We then analyzed the sequence properties of all the above signal peptides including the N domain charge, the H domain hydrophobicity, the H domain terminal amino acid α-helical preference, the folding free energy, the D-score, and the pI value (Additional file 2: Table S1). The correlation between the above sequence properties of signal peptides and their mediated extracellular AmyZ1 activity was then analyzed (Fig. 5). However, no significant linear relationship was found between them (Fig. 5). Since SPNucB provided the greatest increase in extracellular AmyZ1 activity, WBZ-VY-B was selected for subsequent studies.

Fig. 5
figure 5

Effect of signal peptide sequence characteristics on extracellular AmyZ1 production. (A) Charge of N domain. (B) Hydrophobicity of the H domain. (C) α-Helix preference of H domain terminal amino acid. (D) Folding free energy. (E) D-score. (F) pI value. Error bars represent the standard deviation

Effect of RBS element on AmyZ1 expression

In this study, we optimized the RBS sequence in the amyZ1 expression vector based on the RBS Calculator (https://salislab.net/software/, accessed on 16 November 2022) and selected the top 10 RBS optimized sequences (RBS1 to RBS10) from the 8000 sequences obtained according to the predicted translation initial rate (TIR) values (Additional file 1: Table S2).

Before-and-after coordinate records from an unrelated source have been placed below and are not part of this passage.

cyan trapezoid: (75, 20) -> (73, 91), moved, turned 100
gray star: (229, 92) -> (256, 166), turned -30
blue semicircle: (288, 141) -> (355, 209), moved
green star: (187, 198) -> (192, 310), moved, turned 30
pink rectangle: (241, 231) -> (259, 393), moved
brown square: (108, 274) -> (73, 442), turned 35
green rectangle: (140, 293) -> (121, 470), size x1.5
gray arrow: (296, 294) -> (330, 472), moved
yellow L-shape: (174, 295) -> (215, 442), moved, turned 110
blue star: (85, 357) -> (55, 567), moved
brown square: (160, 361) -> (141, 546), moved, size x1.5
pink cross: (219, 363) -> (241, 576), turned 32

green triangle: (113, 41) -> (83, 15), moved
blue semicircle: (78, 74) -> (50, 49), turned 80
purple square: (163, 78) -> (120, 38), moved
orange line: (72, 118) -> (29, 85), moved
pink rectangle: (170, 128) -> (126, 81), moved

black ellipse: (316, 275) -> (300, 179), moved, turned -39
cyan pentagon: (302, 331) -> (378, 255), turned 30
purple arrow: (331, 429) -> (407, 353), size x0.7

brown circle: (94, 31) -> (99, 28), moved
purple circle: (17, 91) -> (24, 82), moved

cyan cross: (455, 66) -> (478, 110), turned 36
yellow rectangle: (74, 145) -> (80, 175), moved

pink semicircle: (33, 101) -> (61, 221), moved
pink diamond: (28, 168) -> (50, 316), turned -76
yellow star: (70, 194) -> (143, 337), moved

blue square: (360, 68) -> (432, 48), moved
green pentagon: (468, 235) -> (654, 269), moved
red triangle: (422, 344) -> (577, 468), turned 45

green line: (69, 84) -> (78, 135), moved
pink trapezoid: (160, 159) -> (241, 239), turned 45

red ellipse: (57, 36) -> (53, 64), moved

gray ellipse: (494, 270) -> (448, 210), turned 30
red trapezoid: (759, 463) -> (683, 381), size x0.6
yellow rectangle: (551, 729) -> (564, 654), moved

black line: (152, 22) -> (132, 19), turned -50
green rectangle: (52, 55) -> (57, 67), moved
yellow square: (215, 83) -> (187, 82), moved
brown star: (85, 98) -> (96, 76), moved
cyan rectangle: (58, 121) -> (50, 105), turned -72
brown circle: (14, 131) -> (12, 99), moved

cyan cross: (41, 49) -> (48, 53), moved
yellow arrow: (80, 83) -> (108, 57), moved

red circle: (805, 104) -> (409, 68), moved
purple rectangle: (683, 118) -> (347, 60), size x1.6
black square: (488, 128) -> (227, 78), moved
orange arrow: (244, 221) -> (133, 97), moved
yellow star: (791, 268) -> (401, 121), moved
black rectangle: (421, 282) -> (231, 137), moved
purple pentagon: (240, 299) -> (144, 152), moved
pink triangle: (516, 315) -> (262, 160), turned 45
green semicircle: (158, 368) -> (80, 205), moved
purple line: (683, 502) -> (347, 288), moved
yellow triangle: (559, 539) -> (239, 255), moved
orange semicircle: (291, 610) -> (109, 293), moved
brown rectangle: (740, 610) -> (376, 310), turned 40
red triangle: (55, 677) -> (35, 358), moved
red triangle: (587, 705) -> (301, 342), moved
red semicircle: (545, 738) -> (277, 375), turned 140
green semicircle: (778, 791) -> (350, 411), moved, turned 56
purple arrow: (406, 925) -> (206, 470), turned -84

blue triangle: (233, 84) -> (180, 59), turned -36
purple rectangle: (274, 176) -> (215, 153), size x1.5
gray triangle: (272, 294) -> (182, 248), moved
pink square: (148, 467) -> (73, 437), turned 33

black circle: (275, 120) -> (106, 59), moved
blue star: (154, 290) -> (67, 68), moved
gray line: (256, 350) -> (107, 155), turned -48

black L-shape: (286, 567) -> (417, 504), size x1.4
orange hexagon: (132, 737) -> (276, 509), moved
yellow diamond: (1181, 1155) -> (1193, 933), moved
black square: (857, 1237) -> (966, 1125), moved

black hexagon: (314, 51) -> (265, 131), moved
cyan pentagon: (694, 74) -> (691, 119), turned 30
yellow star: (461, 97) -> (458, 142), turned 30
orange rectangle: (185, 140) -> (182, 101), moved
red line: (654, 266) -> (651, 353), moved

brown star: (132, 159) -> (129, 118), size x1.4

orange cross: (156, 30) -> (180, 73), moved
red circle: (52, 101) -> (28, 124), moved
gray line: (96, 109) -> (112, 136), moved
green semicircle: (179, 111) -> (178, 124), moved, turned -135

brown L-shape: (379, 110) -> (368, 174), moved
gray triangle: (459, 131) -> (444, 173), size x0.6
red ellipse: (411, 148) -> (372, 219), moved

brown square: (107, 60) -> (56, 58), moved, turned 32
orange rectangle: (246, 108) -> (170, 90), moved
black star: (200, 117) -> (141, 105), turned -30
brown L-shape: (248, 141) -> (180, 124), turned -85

Then, the original RBS sequence (RBS0) was replaced using the optimized RBS (RBS1 to RBS10) to construct the corresponding recombinant strains WBZ-VY-B-R1 to WBZ-VY-B-R10, respectively (Table 1). As shown in Fig. 6, after shake-flask culture, the extracellular AmyZ1 activity of WBZ-VY-B-R1 (4824.2 U/mL) containing RBS1 was the highest, 1.15-fold (p < 0.05) higher than that of the control strain WBZ-VY-B (4199.1 U/mL) containing RBS0. Although the TIR of RBS2 was also higher than that of RBS0 (Additional file 1: Table S2), the extracellular AmyZ1 activity of WBZ-VY-B-R2 (2639.1 U/mL) was only 62.8% of that of WBZ-VY-B (Fig. 6). In addition, the extracellular AmyZ1 activity of WBZ-VY-B-R7 (3603.4 U/mL) was 1.37-fold greater than that of WBZ-VY-B-R2, while the TIR of RBS7 was lower than that of RBS2. Therefore, there was no significant linear relationship between the TIR of the RBS sequence and its extracellular AmyZ1 activity (Fig. 6).

Fig. 6
figure 6

Effect of RBS sequence optimization on extracellular AmyZ1 production. Error bars represent the standard deviation

Scale-up of AmyZ1 production in a 3-L fermenter

To further verify the effect of expression regulatory element optimization on the extracellular expression of AmyZ1 in B. subtilis, the recombinant strains WBZ-Y, WBZ-VY, WBZ-VY-B, and WBZ-VY-B-R1 were fermented in a 3-L fermenter, respectively. The extracellular AmyZ1 activities of WBZ-VY (32179.5 U/mL), WBZ-VY-B (35824.4 U/mL), and WBZ-VY-B-R1 (41251.3 U/mL) after 3-L fermenter fermentation were 2.0-, 2.2-, and 2.5-fold higher than that of WBZ-Y (16280.8 U/mL), respectively (Fig. 7A). These results are consistent with those of the shake flask fermentation and have been verified by SDS-PAGE analysis (Fig. 7B).

Fig. 7
figure 7

Scale-up (3-L) fermentation of B. subtilis strains. (A) The AmyZ1 activity in the fermentation supernatant was monitored as a function of time. Error bars represent the standard deviation. (B) SDS-PAGE analysis of B. subtilis strains fermentation supernatant. The arrow indicates the band corresponding to AmyZ1 (~ 55 kDa). Lanes 1–3: supernatant samples of WBZ-Y at 56, 60, and 64 h, respectively. Lanes 4–6: supernatant samples of WBZ-VY at 64, 68, and 72 h, respectively. Lanes 7–9: supernatant samples of WBZ-VY-B at 60, 64, and 68 h, respectively. Lanes 10–12: supernatant samples of WBZ-VY-B-R1 at 64, 68, and 72 h, respectively. Lane M: protein molecular weight markers

Enhancing AmyZ1 production through fermentation optimization

Since WBZ-VY-B-R1 exhibited great potential for the industrial production of AmyZ1, to obtain higher extracellular AmyZ1 activity, the fermentation medium components were first optimized at the shake flask fermentation level. Then, based on this, the basic medium and feed solution of 3-L fermenter fermentation were further optimized.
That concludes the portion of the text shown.